Wednesday, February 02, 2005

Can't Touch This....Or, Maybe You Can


So it seems the President's Abstinence Only Sex Education Program has overlooked a fundamental parental truism: You tell kids not to do something and that's the first thing they do.

According to the study director:

"We didn't see any strong indications that these programs were having an impact in the direction desired," said Dr. Buzz Pruitt.

First of all, what's a guy named "Buzz" doing telling anybody to do (or not do) something? Second, is it such a good idea to use a word like "desire" in this context?

The report states the the federal government is set to spend about 130 million dollars to fund abstinence only programs across the country this year. Let's ask the Buzz man if that's a good idea:

"The jury is still out, but most of what we've discovered shows there's no evidence the large amount of money spent is having an effect," he said.

Hmmmm...as the Bard would say, Methinks the jury is not "out." Yea, verily they have passed a verdict and gone home to watch a rerun of Sex in the City.

Ok. Let's be fair here. So the program isn't working as "desired." It's got to be doing some good, don't you think?:

The study showed about 23 percent of ninth-grade girls, typically 13 to 14 years old, had sex before receiving abstinence education. After taking the course, 29 percent of the girls in the same group said they had had sex.

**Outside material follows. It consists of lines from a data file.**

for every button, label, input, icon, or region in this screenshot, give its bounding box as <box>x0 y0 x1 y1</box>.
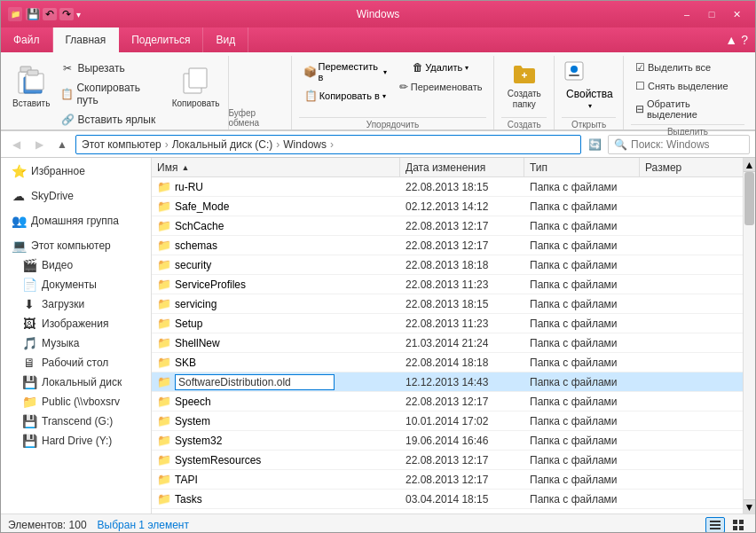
quick-redo-btn[interactable]: ↷ <box>59 8 74 20</box>
col-header-type[interactable]: Тип <box>524 158 640 176</box>
ribbon-toggle-btn[interactable]: ▲ <box>725 33 737 47</box>
file-list[interactable]: Имя ▲ Дата изменения Тип Размер 📁 ru-RU … <box>152 158 743 513</box>
paste-icon <box>13 63 49 98</box>
refresh-button[interactable]: 🔄 <box>585 135 604 154</box>
invert-icon: ⊟ <box>635 103 644 115</box>
sidebar-item-localc[interactable]: 💾 Локальный диск <box>1 372 151 392</box>
up-button[interactable]: ▲ <box>52 135 72 154</box>
tab-file[interactable]: Файл <box>1 27 53 52</box>
path-part-2[interactable]: Локальный диск (C:) <box>172 138 273 151</box>
file-type-cell: Папка с файлами <box>524 415 640 427</box>
file-name-cell: 📁 TAPI <box>152 473 400 486</box>
sidebar-item-downloads[interactable]: ⬇ Загрузки <box>1 294 151 314</box>
sidebar-item-skydrive[interactable]: ☁ SkyDrive <box>1 186 151 206</box>
table-row[interactable]: 📁 schemas 22.08.2013 12:17 Папка с файла… <box>152 236 743 255</box>
forward-button[interactable]: ▶ <box>29 135 49 154</box>
table-row[interactable]: 📁 Speech 22.08.2013 12:17 Папка с файлам… <box>152 392 743 412</box>
svg-rect-11 <box>569 74 579 76</box>
window-title: Windows <box>81 8 675 20</box>
copy-path-button[interactable]: 📋 Скопировать путь <box>56 79 163 109</box>
search-box[interactable]: 🔍 <box>608 135 750 154</box>
table-row[interactable]: 📁 SystemResources 22.08.2013 12:17 Папка… <box>152 451 743 470</box>
copy-to-top[interactable]: 📋 Копировать в ▾ <box>299 87 391 105</box>
table-row[interactable]: 📁 TAPI 22.08.2013 12:17 Папка с файлами <box>152 470 743 490</box>
delete-top[interactable]: 🗑 Удалить ▾ <box>395 59 487 76</box>
path-part-1[interactable]: Этот компьютер <box>82 138 161 151</box>
tab-share[interactable]: Поделиться <box>119 27 203 52</box>
paste-shortcut-button[interactable]: 🔗 Вставить ярлык <box>56 110 163 129</box>
scroll-track[interactable] <box>744 172 755 499</box>
rename-button[interactable]: ✏ Переименовать <box>395 78 487 96</box>
paste-button[interactable]: Вставить <box>8 59 54 129</box>
table-row[interactable]: 📁 Tasks 03.04.2014 18:15 Папка с файлами <box>152 490 743 509</box>
properties-top[interactable]: Свойства ▾ <box>562 85 618 113</box>
transcend-icon: 💾 <box>22 414 36 428</box>
table-row[interactable]: 📁 12.12.2013 14:43 Папка с файлами <box>152 372 743 392</box>
table-row[interactable]: 📁 Safe_Mode 02.12.2013 14:12 Папка с фай… <box>152 197 743 216</box>
delete-button[interactable]: 🗑 Удалить ▾ <box>395 59 487 76</box>
col-name-sort: ▲ <box>181 163 189 172</box>
music-icon: 🎵 <box>22 336 36 350</box>
select-all-button[interactable]: ☑ Выделить все <box>631 59 715 76</box>
view-large-button[interactable] <box>728 517 748 533</box>
sidebar-item-documents[interactable]: 📄 Документы <box>1 275 151 294</box>
maximize-button[interactable]: □ <box>700 4 723 24</box>
deselect-button[interactable]: ☐ Снять выделение <box>631 77 733 95</box>
properties-button[interactable]: Свойства ▾ <box>562 59 618 113</box>
sidebar-item-videos[interactable]: 🎬 Видео <box>1 255 151 275</box>
sidebar-item-thispc[interactable]: 💻 Этот компьютер <box>1 236 151 255</box>
table-row[interactable]: 📁 SKB 22.08.2014 18:18 Папка с файлами <box>152 353 743 372</box>
invert-selection-button[interactable]: ⊟ Обратить выделение <box>631 96 744 122</box>
col-header-date[interactable]: Дата изменения <box>400 158 524 176</box>
move-to-top[interactable]: 📦 Переместить в ▾ <box>299 59 391 85</box>
scroll-thumb[interactable] <box>744 172 754 225</box>
rename-input[interactable] <box>175 374 335 390</box>
col-header-size[interactable]: Размер <box>640 158 711 176</box>
col-header-name[interactable]: Имя ▲ <box>152 158 400 176</box>
quick-save-btn[interactable]: 💾 <box>26 8 40 20</box>
sidebar-item-transcend[interactable]: 💾 Transcend (G:) <box>1 412 151 431</box>
table-row[interactable]: 📁 SchCache 22.08.2013 12:17 Папка с файл… <box>152 216 743 236</box>
table-row[interactable]: 📁 System 10.01.2014 17:02 Папка с файлам… <box>152 412 743 431</box>
view-details-button[interactable] <box>705 517 725 533</box>
back-button[interactable]: ◀ <box>6 135 26 154</box>
move-to-button[interactable]: 📦 Переместить в ▾ <box>299 59 391 85</box>
file-date-cell: 22.08.2013 12:17 <box>400 220 524 232</box>
sidebar-item-public[interactable]: 📁 Public (\\vboxsrv <box>1 392 151 412</box>
help-button[interactable]: ? <box>741 33 748 47</box>
copy-button[interactable]: Копировать <box>168 59 224 129</box>
sidebar-item-homegroup[interactable]: 👥 Домашняя группа <box>1 211 151 231</box>
table-row[interactable]: 📁 servicing 22.08.2013 18:15 Папка с фай… <box>152 294 743 314</box>
new-folder-button[interactable]: Создатьпапку <box>501 59 547 114</box>
table-row[interactable]: 📁 System32 19.06.2014 16:46 Папка с файл… <box>152 431 743 451</box>
sidebar-item-favorites[interactable]: ⭐ Избранное <box>1 161 151 181</box>
music-label: Музыка <box>42 337 79 349</box>
sidebar-item-music[interactable]: 🎵 Музыка <box>1 333 151 353</box>
table-row[interactable]: 📁 security 22.08.2013 18:18 Папка с файл… <box>152 255 743 275</box>
sidebar-item-images[interactable]: 🖼 Изображения <box>1 314 151 333</box>
minimize-button[interactable]: – <box>675 4 698 24</box>
tab-home[interactable]: Главная <box>53 27 120 52</box>
search-input[interactable] <box>631 138 756 151</box>
scrollbar[interactable]: ▲ ▼ <box>743 158 755 513</box>
table-row[interactable]: 📁 ru-RU 22.08.2013 18:15 Папка с файлами <box>152 177 743 197</box>
sidebar-item-desktop[interactable]: 🖥 Рабочий стол <box>1 353 151 372</box>
table-row[interactable]: 📁 Setup 22.08.2013 11:23 Папка с файлами <box>152 314 743 333</box>
table-row[interactable]: 📁 ServiceProfiles 22.08.2013 11:23 Папка… <box>152 275 743 294</box>
col-date-label: Дата изменения <box>406 161 485 174</box>
deselect-icon: ☐ <box>635 80 645 92</box>
tab-view[interactable]: Вид <box>203 27 248 52</box>
cut-button[interactable]: ✂ Вырезать <box>56 59 163 78</box>
quick-undo-btn[interactable]: ↶ <box>43 8 57 20</box>
sidebar-item-harddrive[interactable]: 💾 Hard Drive (Y:) <box>1 431 151 451</box>
scroll-up-btn[interactable]: ▲ <box>744 158 755 172</box>
scroll-down-btn[interactable]: ▼ <box>744 499 755 513</box>
address-path[interactable]: Этот компьютер › Локальный диск (C:) › W… <box>75 135 581 154</box>
path-part-3[interactable]: Windows <box>283 138 327 151</box>
quick-access-toolbar: 💾 ↶ ↷ ▾ <box>26 8 81 20</box>
close-button[interactable]: ✕ <box>725 4 748 24</box>
table-row[interactable]: 📁 ShellNew 21.03.2014 21:24 Папка с файл… <box>152 333 743 353</box>
file-name: System32 <box>175 435 222 447</box>
ribbon: Файл Главная Поделиться Вид ▲ ? <box>1 27 755 131</box>
copy-to-button[interactable]: 📋 Копировать в ▾ <box>299 87 391 105</box>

Boys in the tenth grade, about 14 to 15 years old, showed a more marked increase, from 24 percent to 39 percent, after receiving abstinence education.

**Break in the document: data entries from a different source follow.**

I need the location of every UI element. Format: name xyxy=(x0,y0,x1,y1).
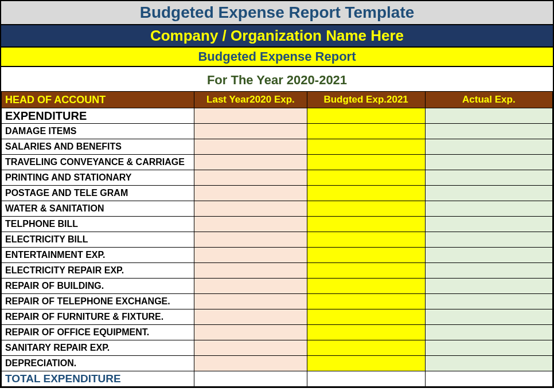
cell-budgeted[interactable] xyxy=(307,263,425,279)
table-row: REPAIR OF BUILDING. xyxy=(2,279,553,294)
cell-budgeted[interactable] xyxy=(307,356,425,371)
row-label: DEPRECIATION. xyxy=(2,356,194,371)
table-row: REPAIR OF TELEPHONE EXCHANGE. xyxy=(2,294,553,309)
cell-actual[interactable] xyxy=(425,356,552,371)
table-row: REPAIR OF FURNITURE & FIXTURE. xyxy=(2,309,553,325)
report-title: Budgeted Expense Report xyxy=(198,49,356,64)
total-budgeted[interactable] xyxy=(307,371,425,387)
cell-actual[interactable] xyxy=(425,170,552,186)
cell-budgeted[interactable] xyxy=(307,294,425,309)
cell-actual[interactable] xyxy=(425,139,552,155)
cell-actual[interactable] xyxy=(425,201,552,217)
row-label: ENTERTAINMENT EXP. xyxy=(2,248,194,263)
cell-last-year[interactable] xyxy=(194,155,307,170)
total-actual[interactable] xyxy=(425,371,552,387)
row-label: DAMAGE ITEMS xyxy=(2,124,194,139)
cell-actual[interactable] xyxy=(425,309,552,325)
cell-actual[interactable] xyxy=(425,263,552,279)
col-header-budgeted: Budgted Exp.2021 xyxy=(307,92,425,108)
table-row: TRAVELING CONVEYANCE & CARRIAGE xyxy=(2,155,553,170)
cell-actual[interactable] xyxy=(425,232,552,248)
row-label: REPAIR OF TELEPHONE EXCHANGE. xyxy=(2,294,194,309)
cell-last-year[interactable] xyxy=(194,279,307,294)
cell-budgeted[interactable] xyxy=(307,201,425,217)
table-row: REPAIR OF OFFICE EQUIPMENT. xyxy=(2,325,553,340)
cell-budgeted[interactable] xyxy=(307,217,425,232)
cell-actual[interactable] xyxy=(425,248,552,263)
table-row: ELECTRICITY REPAIR EXP. xyxy=(2,263,553,279)
cell-budgeted[interactable] xyxy=(307,170,425,186)
expense-table: HEAD OF ACCOUNT Last Year2020 Exp. Budgt… xyxy=(1,91,553,387)
cell-last-year[interactable] xyxy=(194,139,307,155)
col-header-last-year: Last Year2020 Exp. xyxy=(194,92,307,108)
cell-last-year[interactable] xyxy=(194,294,307,309)
cell-budgeted[interactable] xyxy=(307,186,425,201)
row-label: TELPHONE BILL xyxy=(2,217,194,232)
cell-last-year[interactable] xyxy=(194,170,307,186)
cell-last-year[interactable] xyxy=(194,263,307,279)
row-label: REPAIR OF OFFICE EQUIPMENT. xyxy=(2,325,194,340)
cell-budgeted[interactable] xyxy=(307,139,425,155)
cell-budgeted[interactable] xyxy=(307,340,425,356)
cell-actual[interactable] xyxy=(425,155,552,170)
table-row: POSTAGE AND TELE GRAM xyxy=(2,186,553,201)
report-wrap: Budgeted Expense Report Template Company… xyxy=(0,0,554,388)
company-bar: Company / Organization Name Here xyxy=(1,25,553,48)
cell-last-year[interactable] xyxy=(194,309,307,325)
col-header-account: HEAD OF ACCOUNT xyxy=(2,92,194,108)
row-label: WATER & SANITATION xyxy=(2,201,194,217)
total-last-year[interactable] xyxy=(194,371,307,387)
year-label: For The Year 2020-2021 xyxy=(207,73,347,87)
year-bar: For The Year 2020-2021 xyxy=(1,67,553,91)
category-row: EXPENDITURE xyxy=(2,108,553,124)
cell-last-year[interactable] xyxy=(194,356,307,371)
cell-budgeted[interactable] xyxy=(307,108,425,124)
cell-actual[interactable] xyxy=(425,217,552,232)
cell-budgeted[interactable] xyxy=(307,248,425,263)
report-title-bar: Budgeted Expense Report xyxy=(1,48,553,67)
cell-actual[interactable] xyxy=(425,108,552,124)
cell-budgeted[interactable] xyxy=(307,232,425,248)
row-label: SALARIES AND BENEFITS xyxy=(2,139,194,155)
cell-actual[interactable] xyxy=(425,294,552,309)
total-row: TOTAL EXPENDITURE xyxy=(2,371,553,387)
table-row: DAMAGE ITEMS xyxy=(2,124,553,139)
table-row: DEPRECIATION. xyxy=(2,356,553,371)
row-label: SANITARY REPAIR EXP. xyxy=(2,340,194,356)
cell-budgeted[interactable] xyxy=(307,124,425,139)
cell-actual[interactable] xyxy=(425,340,552,356)
header-row: HEAD OF ACCOUNT Last Year2020 Exp. Budgt… xyxy=(2,92,553,108)
row-label: REPAIR OF BUILDING. xyxy=(2,279,194,294)
cell-last-year[interactable] xyxy=(194,217,307,232)
cell-last-year[interactable] xyxy=(194,325,307,340)
title-bar: Budgeted Expense Report Template xyxy=(1,1,553,25)
cell-budgeted[interactable] xyxy=(307,155,425,170)
row-label: POSTAGE AND TELE GRAM xyxy=(2,186,194,201)
row-label: ELECTRICITY BILL xyxy=(2,232,194,248)
cell-last-year[interactable] xyxy=(194,201,307,217)
table-row: ENTERTAINMENT EXP. xyxy=(2,248,553,263)
table-row: SALARIES AND BENEFITS xyxy=(2,139,553,155)
template-title: Budgeted Expense Report Template xyxy=(140,3,415,21)
cell-budgeted[interactable] xyxy=(307,309,425,325)
company-name-placeholder[interactable]: Company / Organization Name Here xyxy=(150,27,404,44)
cell-last-year[interactable] xyxy=(194,124,307,139)
row-label: REPAIR OF FURNITURE & FIXTURE. xyxy=(2,309,194,325)
cell-actual[interactable] xyxy=(425,325,552,340)
cell-actual[interactable] xyxy=(425,279,552,294)
cell-last-year[interactable] xyxy=(194,340,307,356)
col-header-actual: Actual Exp. xyxy=(425,92,552,108)
table-row: WATER & SANITATION xyxy=(2,201,553,217)
table-row: SANITARY REPAIR EXP. xyxy=(2,340,553,356)
cell-last-year[interactable] xyxy=(194,232,307,248)
category-label: EXPENDITURE xyxy=(2,108,194,124)
row-label: TRAVELING CONVEYANCE & CARRIAGE xyxy=(2,155,194,170)
cell-last-year[interactable] xyxy=(194,248,307,263)
cell-budgeted[interactable] xyxy=(307,325,425,340)
table-row: TELPHONE BILL xyxy=(2,217,553,232)
cell-last-year[interactable] xyxy=(194,186,307,201)
cell-budgeted[interactable] xyxy=(307,279,425,294)
cell-actual[interactable] xyxy=(425,124,552,139)
cell-actual[interactable] xyxy=(425,186,552,201)
cell-last-year[interactable] xyxy=(194,108,307,124)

Right. So the porn stars as guest speakers wasn't such a good idea after all. And Letters To Penthouse as examples of activities to avoid didn't work out really well. We can fix that:

Abstinence-only programs, which have sprouted up in schools across the nation, cannot offer information about birth control and must promote the social and health benefits of abstaining from sex.

Or maybe we can't. Saltpeter anyone?

1 comment:

Unknown said...

yeah, those religious nuts are stupid as a warm jar of pee.

It is really laughable, so long as they don't get too much power. The good news is, when they do, they always blow it by revealing their extremeism in stupid ways.